Our most recent studies in two distinct amelanotic melanoma cell lines representing different tumor phenotypes, MJS and SK28, demonstrate a molecular crosstalk, between DCT and caveolin-1 (Cav1), with structural and functional implications [23].
DCT and Cav1 are present in common structures in cytoplasm or decorating segments of PM (Figure 10A). Both Cav1 monomers/oligomers and DCT-precursor/mature forms have the same distribution along a density gradient in an ultracentrifugation experiment. Moreover, Cav1 has been identified in western blot and mass spectrometry analysis of the immunoprecipitates obtained with anti-DCT antibody from MJS cell lysates [23]. These experimental data are strongly supported by the structural analysis of DCT and Cav1 and by DCT-Cav1 structural model presented in Section 2.1.

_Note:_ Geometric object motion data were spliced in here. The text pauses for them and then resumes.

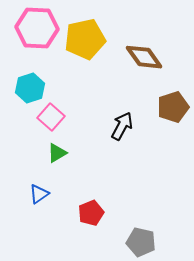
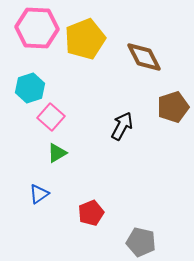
yellow pentagon: rotated 9 degrees counterclockwise
brown diamond: rotated 9 degrees clockwise
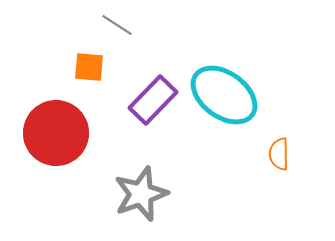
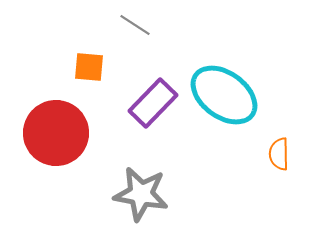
gray line: moved 18 px right
purple rectangle: moved 3 px down
gray star: rotated 30 degrees clockwise
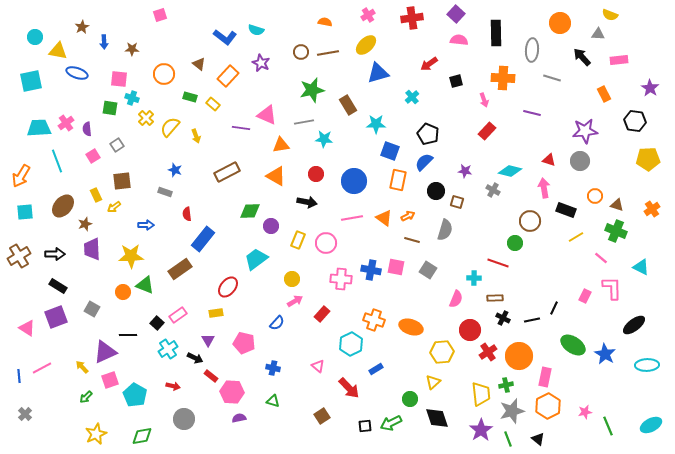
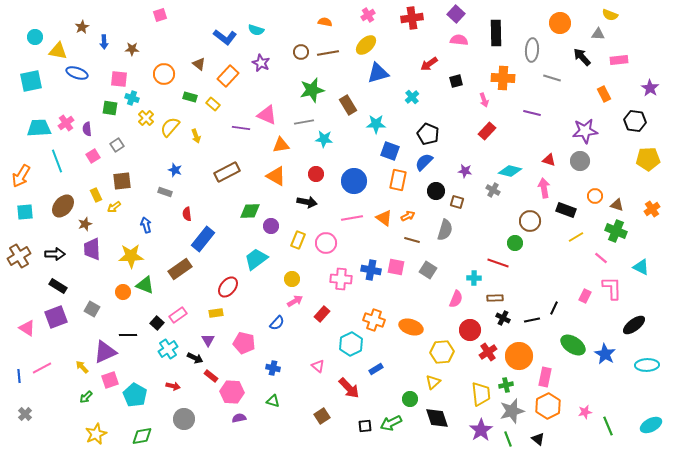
blue arrow at (146, 225): rotated 105 degrees counterclockwise
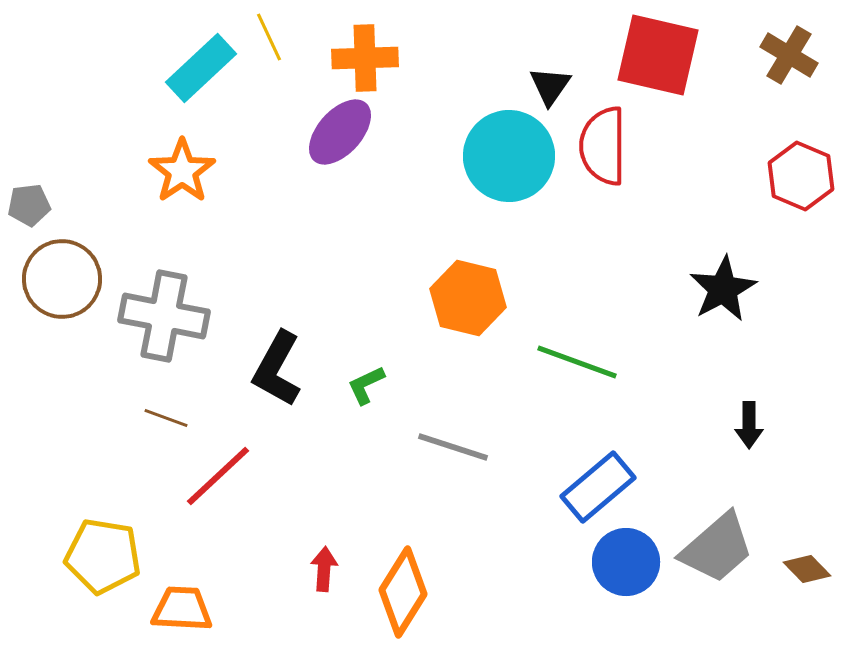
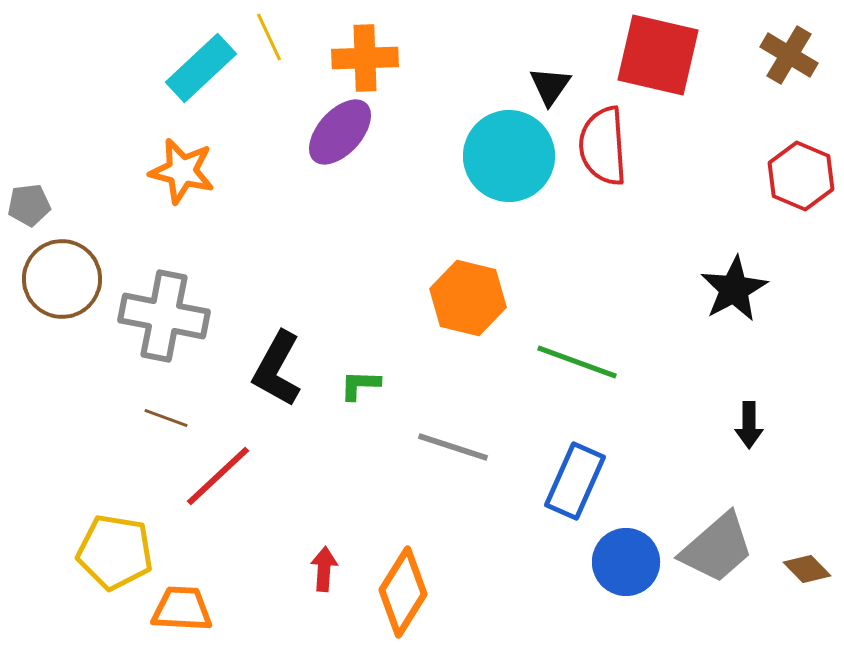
red semicircle: rotated 4 degrees counterclockwise
orange star: rotated 24 degrees counterclockwise
black star: moved 11 px right
green L-shape: moved 6 px left; rotated 27 degrees clockwise
blue rectangle: moved 23 px left, 6 px up; rotated 26 degrees counterclockwise
yellow pentagon: moved 12 px right, 4 px up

The structural and functional relationship between DCT and Cav-1. (A) MJS and SK28 amelanotic melanoma cells immunostained for DCT and Cav1 and analyzed by confocal fluorescence microscopy demonstrate DCT and Cav1 in cytoplasmic and PM common structures; in DCT downregulated cells, the morphologies of Cav1 positive structures are severely altered. The fourth and the sixth panels represent the enlarged details of the indicated insets; (B) the DCT-high clones in MJS having downregulated Cav1 expression analyzed by tissue FAXS. In the upper part of quadrant are shown the cells with high DCT expression; (C) the crosstalk between DCT and Cav1. The impact of si-DCT on Cav1 and of si-Cav1 on DCT is indicated. Possible processes mediated by either DCT or Cav1 are indicated in dotted boxes; (D) DCT, unlike TYR or TRP1 is overexpressed during transition from subconfluent (48 h) to semi-confluent (72 h) and confluent (96 h). Medium was not replenished for 96 h (MR−) or replenished every 24 h (MR+). Autocrine/paracrine stimulation (starvation, secreted factors by proliferative MJS tumor cells within 48 h) decrease Cav1, increase DCT expressions, and change the cell morphology. The cells at 48 h are polygonal with visible contacts between adjacent cells, whereas cells at 96 h are elongated with no cell-cell contacts and form large clusters.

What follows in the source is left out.